“Die Mittel, die Kurz zu Fall bringen sollen, stammen aus dem ersten Spitzelstaat der Welt”, schreibt “Welt”-Autor Joachim Lottmann: “Die Metternich-Typen machen ihren Job. Es war Fürst Metternich, der bekanntermaßen den ersten Spitzel-Staat der Welt schuf, mit einem System maximaler Kommunikationsabschöpfung. Das dafür bereitgestellte Heer von Beamten wurde nicht müde, sich immer neue Methoden auszudenken, um Briefe abzufangen, heimlich zu öffnen, zu kopieren, auszuwerten, zu interpretieren und der Justiz zu übergeben. In dieser Tradition stehen nun wohl die grotesk ausgeweiteten juristischen Aktivitäten unserer Tage. Transmissionsriemen sind dabei die sogenannten U-(Untersuchungs-)Ausschüsse. Dort haben nicht ausgebildete Juristen das Wort, sondern Politiker. Die U-Ausschüsse sind eine beliebte Bühne, um sich politisch zu profilieren, eine Art Burgtheater für geltungssüchtige Parteikader.”

Namentlich erwähnt wird hier Peter Pilz: Er hätte dabei “jahrzehntelang Hunderte von Mitbürgern, meist aus dem anderen politischen Lager, beschuldigt, verleumdet, öffentlich verhört und verhöhnt”.

Harte Kritik an der Vorgangsweise der Justiz

Und die “Welt” thematisiert, was auch bereits im eXXpress oft an dieser “Polit-Justiz” kritisiert worden ist: “Die Beschuldigten wissen auch nach zehn Jahren nicht, ob sie ins Gefängnis müssen. Ihr Leben ist ruiniert – in der Gesellschaft und den Medien gibt es dafür aber kein Problembewusstsein. Noch platter gesagt: Der Österreicher scheint kein Gefühl für Gerechtigkeit zu haben.”
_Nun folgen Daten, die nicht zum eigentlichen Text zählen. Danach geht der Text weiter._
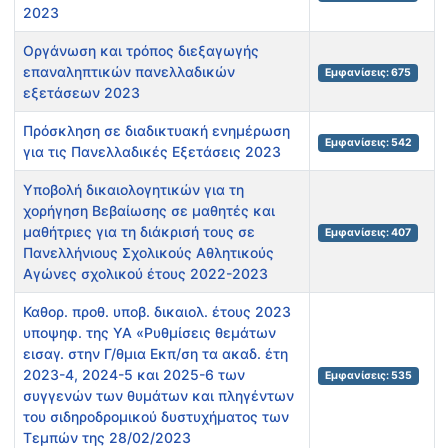
2023
Οργάνωση και τρόπος διεξαγωγής
επαναληπτικών πανελλαδικών
Εμφανίσεις: 675
εξετάσεων 2023
Πρόσκληση σε διαδικτυακή ενημέρωση
Εμφανίσεις: 542
για τις Πανελλαδικές Εξετάσεις 2023
Υποβολή δικαιολογητικών για τη
χορήγηση Βεβαίωσης σε μαθητές και
μαθήτριες για τη διάκρισή τους σε
Εμφανίσεις: 407
Πανελλήνιους Σχολικούς Αθλητικούς
Αγώνες σχολικού έτους 2022-2023
Καθορ. προθ. υποβ. δικαιολ. έτους 2023
υποψηφ. της ΥΑ «Ρυθμίσεις θεμάτων
εισαγ. στην Γ/θμια Εκπ/ση τα ακαδ. έτη
2023-4, 2024-5 και 2025-6 των
Εμφανίσεις: 535
συγγενών των θυμάτων και πληγέντων
του σιδηροδρομικού δυστυχήματος των
Τεμπών της 28/02/2023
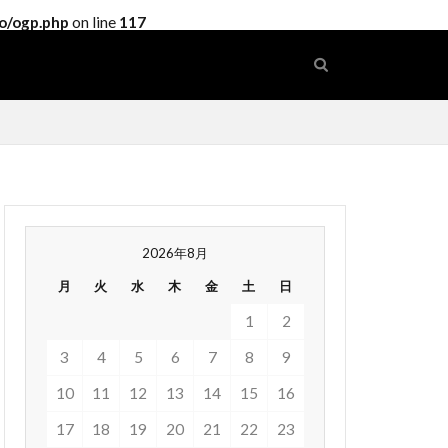
o/ogp.php
on line
117
2026年8月
月
火
水
木
金
土
日
1
2
3
4
5
6
7
8
9
10
11
12
13
14
15
16
17
18
19
20
21
22
23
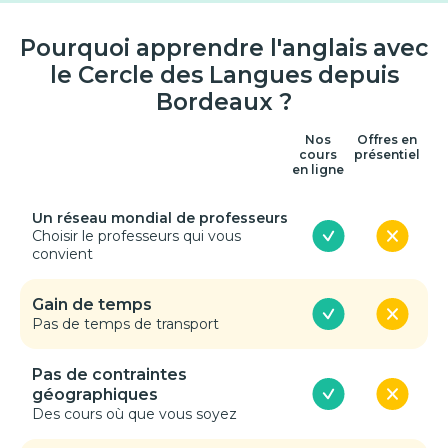
Pourquoi apprendre l'anglais avec
le Cercle des Langues depuis
Bordeaux ?
Nos
Offres en
cours
présentiel
en ligne
Un réseau mondial de professeurs
Choisir le professeurs qui vous
convient
Gain de temps
Pas de temps de transport
Pas de contraintes
géographiques
Des cours où que vous soyez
Konkret widmet sich der “Welt”-Autor auch den Anschuldigungen gegen den ÖBAG-Manager Thomas Schmid und den Handy-Beschlagnahmungen. Zitat: “Mit Feuereifer, viel Personal und Zeit extrahierte man aus den Hunderttausenden Datensätzen Verdachtsmomente gegen weitere Personen, was zu weiteren Hausdurchsuchungen und eingesammelten Handys führte. Ein wunderbares Schneeballsystem. Die bisher fetteste Beute ist das Handy des Chefs des größten staatlichen Unternehmens, Thomas Schmid. Die daraus fleißig abgetippten 300.000 Chats, SMS und sonstigen Infos spülten den Ermittlern neue „Verdächtige“, von denen einige sogar zum engsten Zirkel des Kanzlers gehören, in die Akten.”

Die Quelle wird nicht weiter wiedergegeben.